The store will also be hosting book signings and musical performances. Recent appearances include George Hurchalla reading from his book Going Underground: American Punk 1979-1992. Kenney said she knew the author years ago from her days as a concert promoter.
“He called me up and talked about coming by, thinking I lived in Los Angeles,” she says. “I told him I was in Wilmington, North Carolina now.” Musical performances by Marstellar and Robert Lurie accompanied that night’s festivities.
“We sold a lot that night,” Kenney said. “I had to reorder some items.”
This confluence of music, art, and literature is reflective of the store itself and the owner plans to host similar events at the store in the future.
Originally from Washington D.C., Kenney lived in Los Angles for nine years and resided in Wilmington since last August. Aside from business owner she is also a graduate student in the Creative Writing Department at UNCW. Involved in writing, concert promotion, and publishing since the late 1980s, she has participated in many literacy and literary events at colleges and cities around the country. Kenney is also co-editor of Herbivore magazine, also sold at the store, which, along with the animal friendly bags and beauty products offered, reflects Mrs. Kenney’s vegan values.
Rebel Books has been open for a few weeks. Her motivation for opening the store, she says, was the absence of a place like it in Wilmington when she moved here.
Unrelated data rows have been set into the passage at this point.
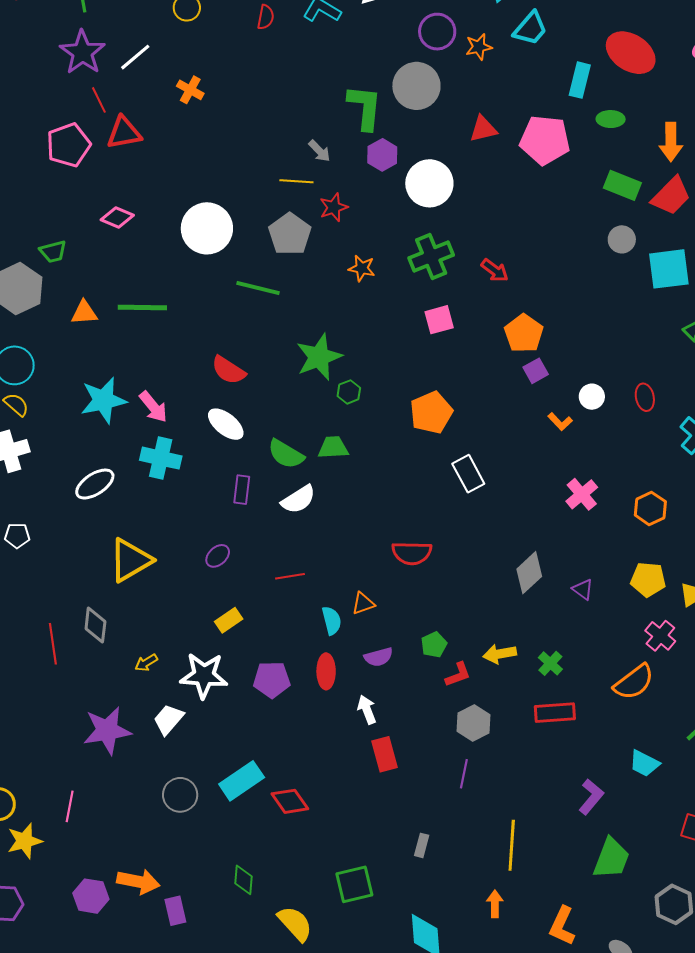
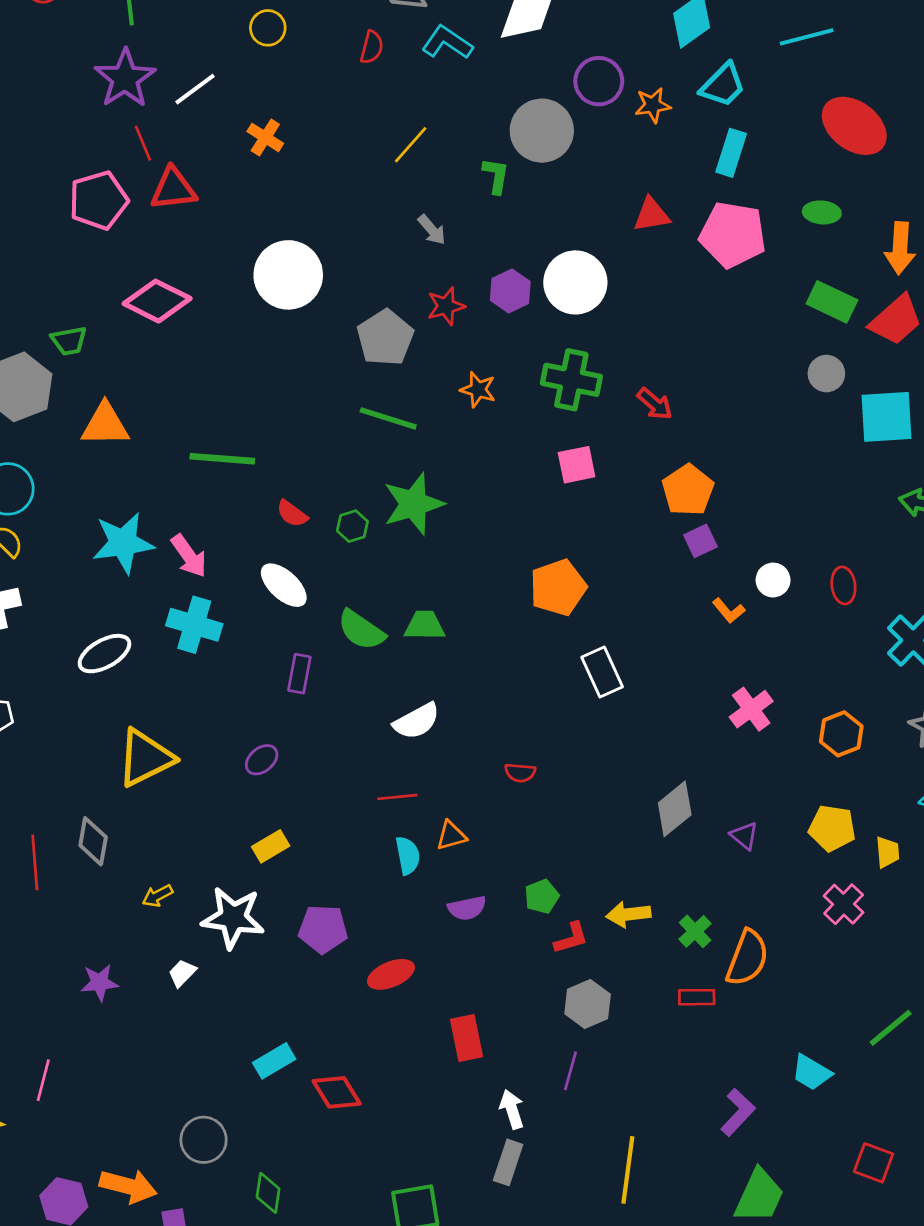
cyan rectangle: (580, 80) -> (731, 153), moved
gray circle: (416, 86) -> (542, 131), moved
green L-shape: (365, 107) -> (496, 176), size x0.6
purple hexagon: (382, 155) -> (510, 291), moved
yellow line: (296, 181) -> (411, 145), moved, turned -56
pink diamond: (117, 218) -> (157, 301), size x1.5
white circle: (207, 228) -> (288, 275), moved
green cross: (431, 256) -> (571, 380), turned 30
green line: (258, 288) -> (388, 418), moved
green line: (142, 307) -> (222, 459), moved
orange triangle: (84, 313) -> (105, 425), size x1.4
red semicircle: (228, 370) -> (292, 514), size x0.7
green hexagon: (349, 392) -> (352, 526), moved
white semicircle: (298, 499) -> (417, 721), moved
red semicircle: (412, 553) -> (520, 773), size x0.6
red line: (290, 576) -> (397, 797), moved
red ellipse: (326, 671) -> (391, 974), moved, turned 64
orange semicircle: (634, 682) -> (747, 958), moved, turned -36
white arrow: (367, 710) -> (512, 1109), moved
red rectangle: (555, 713) -> (697, 997), size x0.7
white trapezoid: (168, 719) -> (182, 973), size x0.7
purple star: (107, 731) -> (100, 982), size x0.6
cyan rectangle: (242, 781) -> (274, 1061), size x0.7
gray circle: (180, 795) -> (204, 1140), moved
gray rectangle: (422, 845) -> (508, 1162), size x1.4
Her models for the store are other alternative book stores around the country like Quimby’s in Chicago, Atomic Books in Baltimore and Olsson’s in D.C. She acquires books through most of the same distributors that major book chains use, the difference being what she stocks and the customers ask for. Kenney assured that in the future more inventory decisions will be shaped by customer desires. A growing desire for alternative children’s books was cited as an example of something the surrounding community has been asking for more of that she intends to start carrying.
“Business has been good,” Kenney says. “I can’t complain.”
Let’s all hope that that continues to be the case, because creativity, alternatives, and choice are things no one should have to complain about.